Figure EV4. ZCCHC24 knockdown downregulates tumor formation in vitro and in vivo.

(A) Sphere-formation assay of MDAMB231 cells knocked down with ZCCHC24 siRNA. Differences in the number of spheres formed were tested using unpaired t tests. (P value = 0.040) (N = 3 biological replicates each; *P < 0.05). (B) In vitro extremely limited dilution assay (ELDA) of MDAMB231 knocked down with siRNA for ZCCHC24. Tumor formation ability was tested using the likelihood ratio test of the single-hit model, as shown on the ELDA software website (https://bioinf.wehi.edu.au/software/elda/) by the manufacturer. (P value = 0.00493). (C) In vitro extremely limited dilution assay (ELDA) of HCC38 knocked down with siRNA for ZCCHC24. Tumor formation ability was tested using the likelihood ratio test of the single-hit model, as shown on the ELDA software website by the manufacturer. (P value = 0.0228). (D) In vitro extremely limited dilution assay (ELDA) of PDX (patient #1) knocked down with siRNA for ZCCHC24. Tumor formation ability was tested using the likelihood ratio test of the single-hit model, as shown on the ELDA software website by the manufacturer. (P value = 0.045). (E) Comparison of tumor formation ability in vivo of MDAMB231 knocked down with siRNA for ZCCHC24 or negative control. The cells were transplanted into seven-week-old female nude mice. Tumor formation ability was tested using the likelihood ratio test of the single-hit model, as shown on the manufacturer’s ELDA software website (P value: 1.37 × 10⁻⁴). Data information: Data are presented as mean ± SD (A). (A) Scale bar 50 µm.

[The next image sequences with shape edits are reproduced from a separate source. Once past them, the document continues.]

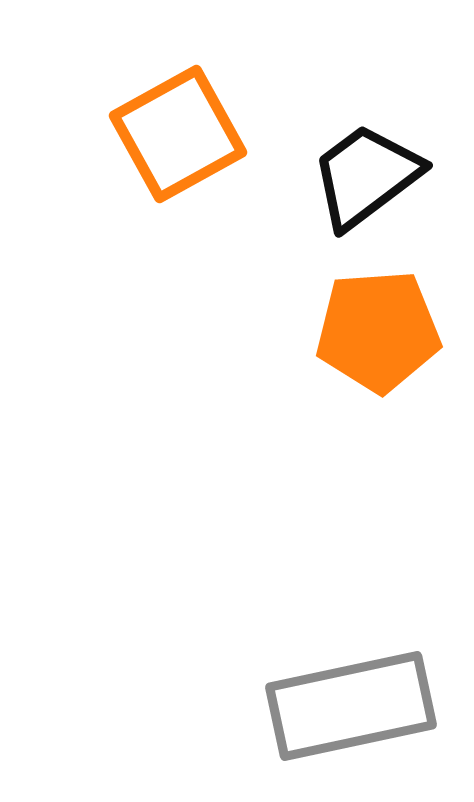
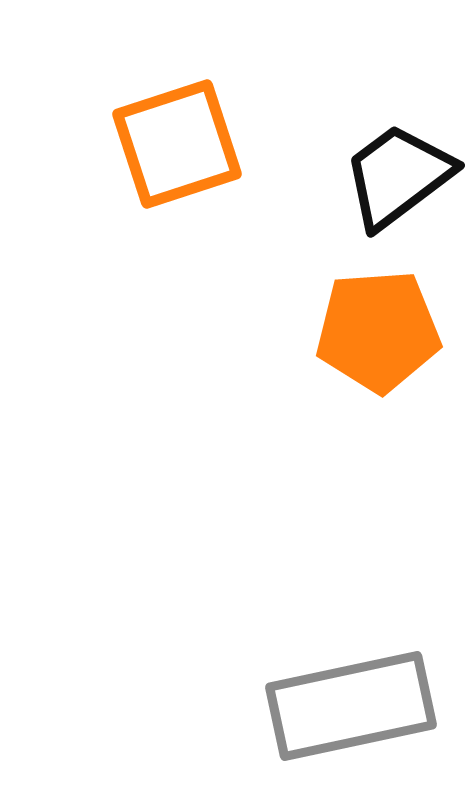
orange square: moved 1 px left, 10 px down; rotated 11 degrees clockwise
black trapezoid: moved 32 px right
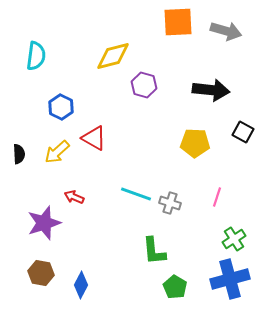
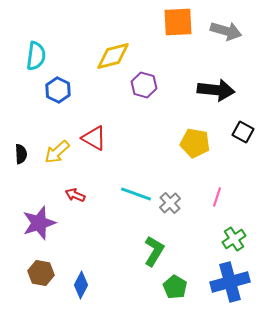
black arrow: moved 5 px right
blue hexagon: moved 3 px left, 17 px up
yellow pentagon: rotated 8 degrees clockwise
black semicircle: moved 2 px right
red arrow: moved 1 px right, 2 px up
gray cross: rotated 30 degrees clockwise
purple star: moved 5 px left
green L-shape: rotated 144 degrees counterclockwise
blue cross: moved 3 px down
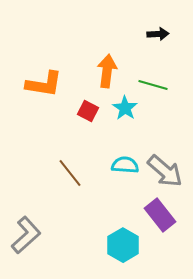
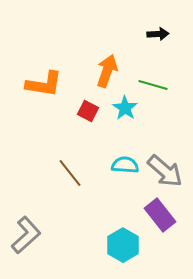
orange arrow: rotated 12 degrees clockwise
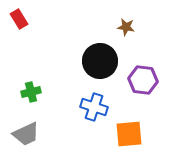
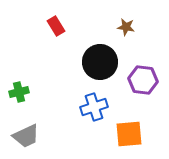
red rectangle: moved 37 px right, 7 px down
black circle: moved 1 px down
green cross: moved 12 px left
blue cross: rotated 36 degrees counterclockwise
gray trapezoid: moved 2 px down
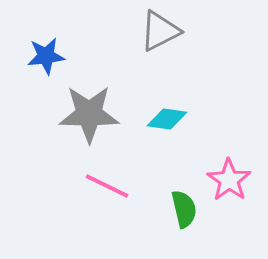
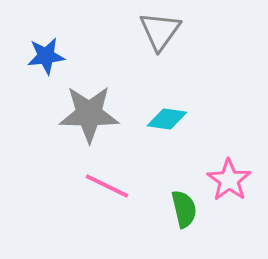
gray triangle: rotated 27 degrees counterclockwise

Figure EV5. ZCCHC24 expression and clinical prognosis in clinical trials and combined use of a chemotherapy drug and siRNA against ZCCHC24.

(A) Clinical prognosis (pathologic complete response (pCR) and residual disease (RD)) and RNA expression of ZCCHC24 in clinical trials (Hatzis et al, ; Loibl et al, 2018) with neoadjuvant chemotherapy. (B) qPCR analyses of ZCCHC24 for MDAMB231 or PDX (Patient #1) with the addition of 0.1% DMSO or 1 µM doxorubicin. Changes in expression were assessed using unpaired t tests. (P values: MDAMB231:0.0027, PDX (Patient #1): 0.037) (N = 3 biological replicates each, *P < 0.05, ***P < 0.005). (C) Cell viability assay of MDAMB231 with siRNA transfection and treated with 0.1% DMSO or 500 nM doxorubicin. Differences in cell viability were tested using Dunnett’s test (DMSO with siNC as the control). (P values: DMSO with siZCCHC24_1: P < 2.22 × 10⁻¹⁶, DMSO with siZCCHC24_2: P < 2.22 × 10⁻¹⁶, doxorubicin with siNC: P < 2.22 × 10⁻¹⁶, doxorubicin with siZCCHC24_1: P < 2.22 × 10⁻¹⁶, doxorubicin with siZCCHC24_2: P < 2.22 × 10⁻¹⁶) (N = 4 biological replicates each, ***P < 0.005). (D) Cell viability assay for PDX (Patient #1) with siRNA transfection and addition of 0.1% DMSO or 1 µM doxorubicin. Differences in cell viability were tested using Dunnett’s test. (DMSO with siNC was used as a control). (P values: DMSO with siZCCHC24_1: 0.145, DMSO with siZCCHC24_2: 5.61 × 10⁻⁵, doxorubicin with siNC: 9.77 × 10⁻⁷, doxorubicin with siZCCHC24_1: 5.43 × 10⁻¹², doxorubicin with siZCCHC24_2: 1.67 × 10⁻¹⁴) (N = 8, biological replicates each, ***P < 0.005). (E) qPCR analyses of ZCCHC24 for MDAMB231 or PDX (Patient #1) with the addition of 0.1% DMSO or 1 µM JQ1. Changes in expression were assessed using unpaired t tests. (P alues: MDAMB231: 1.1 × 10⁻⁴, PDX (Patient #1): 9.9 × 10⁻⁴) (N = 3 biological replicates each, ***P < 0.005). Data information: Data are presented as mean ± SD (B–E).